Concessions or layoffs

THE days are over when labor unions could demand - and usually get - guaranteed jobs in their contracts with local governments.

In these increasingly difficult economic times, that hard fact ought to be obvious to members of Local 7, American Federation of State, County, and Municipal Employees, which on Wednesday rejected the City of Toledo's "last and best" offer for a new three-year contract.

Likewise, the union won't get much sympathy from the public by resisting co-pays in their generous city-paid insurance plan.

Local 7 members, 78 percent of whom voted against the city's proposal, said they were willing to make some contract concessions but wanted a guarantee of no additional layoffs. City officials correctly refused that demand because, as tax revenue dwindles, it would be irresponsible to commit to something the city might not be able to afford.

The city offer called for freezing the pay of more than 800 city workers for two years, followed by a 2 percent raise. Local 7 members also would be required - for the first time - to make medical insurance co-pays ranging from $25 to $55 a month.

We believe the terms are fair under the circumstances. The alternative is a major layoff, which we would think the union would want to avoid. In this regard, Local 7 seems to be emulating the discredited tactics of the United Auto Workers union, which typically has negotiated higher pay and perks at the long-term expense of more jobs for its members.

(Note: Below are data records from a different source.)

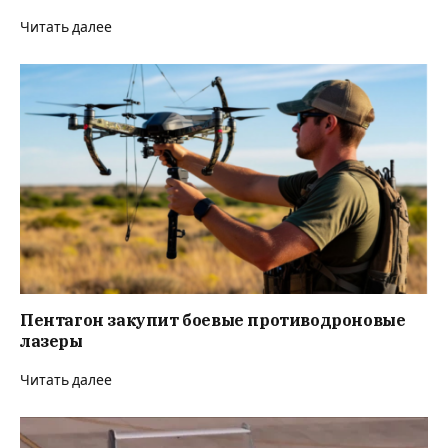
Читать далее
Пентагон закупит боевые противодроновые
лазеры
Читать далее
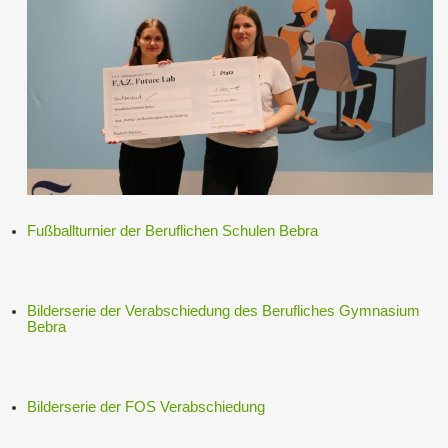
Fußballturnier der Beruflichen Schulen Bebra
Bilderserie der Verabschiedung des Berufliches Gymnasium
Bebra
Bilderserie der FOS Verabschiedung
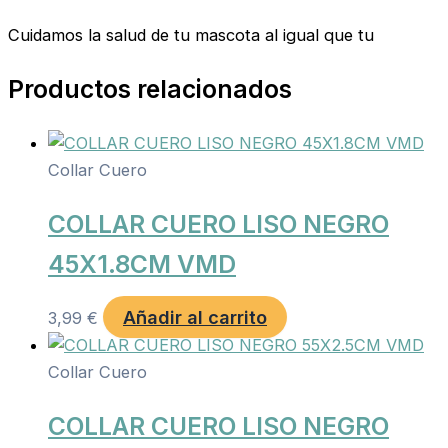
Cuidamos la salud de tu mascota al igual que tu
Productos relacionados
Collar Cuero
COLLAR CUERO LISO NEGRO
45X1.8CM VMD
Añadir al carrito
3,99
€
Collar Cuero
COLLAR CUERO LISO NEGRO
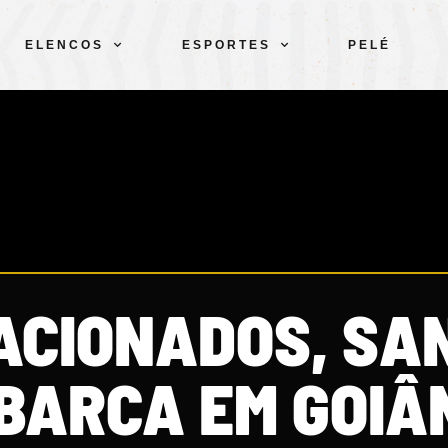
ELENCOS
ESPORTES
PELÉ
LACIONADOS, SA
BARCA EM GOIÂ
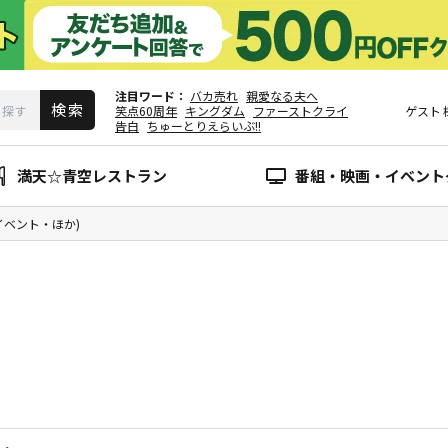
注目ワード
バカ売れ
親愛なる夫へ
笑点60周年
キングダム
ファーストクライ
ゲスト
告白
ちゅーとりえらいぶ!!
満天☆青空レストラン
番組・映画・イベント
イベント・ほか)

As for the comment by Don Czerniak, Local 7 president, that the union wants "to be involved in how the money is being spent," we don't think the union can expect to usurp the authority on spending that belongs to City Council.

Union members and their families represent a large voting bloc, to be sure, but it's still up to the elected representatives of the people of Toledo to determine how city money is allocated.

Right now, we don't think hard-pressed Toledoans are in a mood to be overly generous with the unions. Moreover, a strike against the public at this point would be unconscionable.